Segment Open
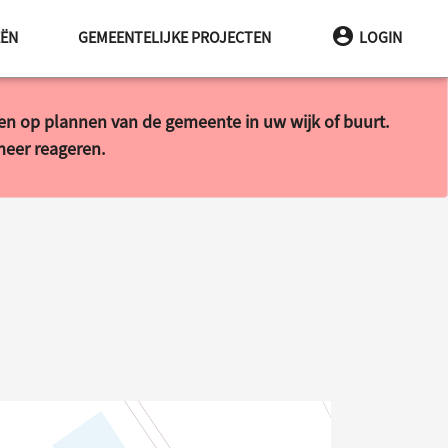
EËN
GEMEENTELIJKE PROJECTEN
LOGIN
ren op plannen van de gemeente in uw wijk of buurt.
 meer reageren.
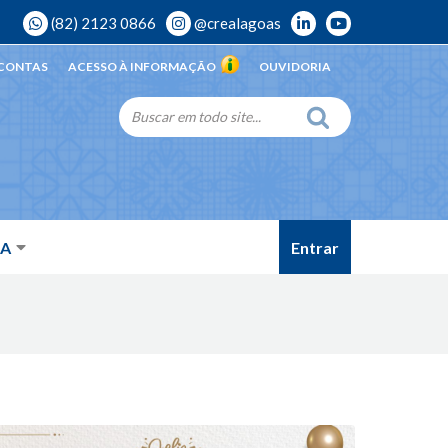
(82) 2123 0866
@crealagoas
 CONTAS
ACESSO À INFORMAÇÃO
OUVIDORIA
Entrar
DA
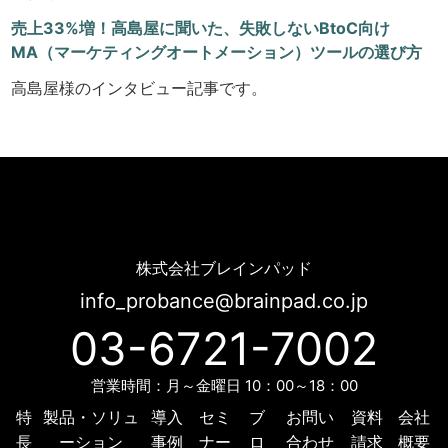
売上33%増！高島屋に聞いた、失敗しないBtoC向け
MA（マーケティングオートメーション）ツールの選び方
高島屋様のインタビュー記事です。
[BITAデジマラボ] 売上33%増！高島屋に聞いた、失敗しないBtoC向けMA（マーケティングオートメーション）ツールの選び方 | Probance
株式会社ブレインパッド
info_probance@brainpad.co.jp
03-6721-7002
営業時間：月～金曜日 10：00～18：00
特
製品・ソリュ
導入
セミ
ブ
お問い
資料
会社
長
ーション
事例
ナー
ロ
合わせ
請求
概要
Segment Closed
Exercise prompt: Every line of the listing that includes the word "ツールの選び方" must be copied.

Exercise output:
MA（マーケティングオートメーション）ツールの選び方
[BITAデジマラボ] 売上33%増！高島屋に聞いた、失敗しないBtoC向けMA（マーケティングオートメーション）ツールの選び方 | Probance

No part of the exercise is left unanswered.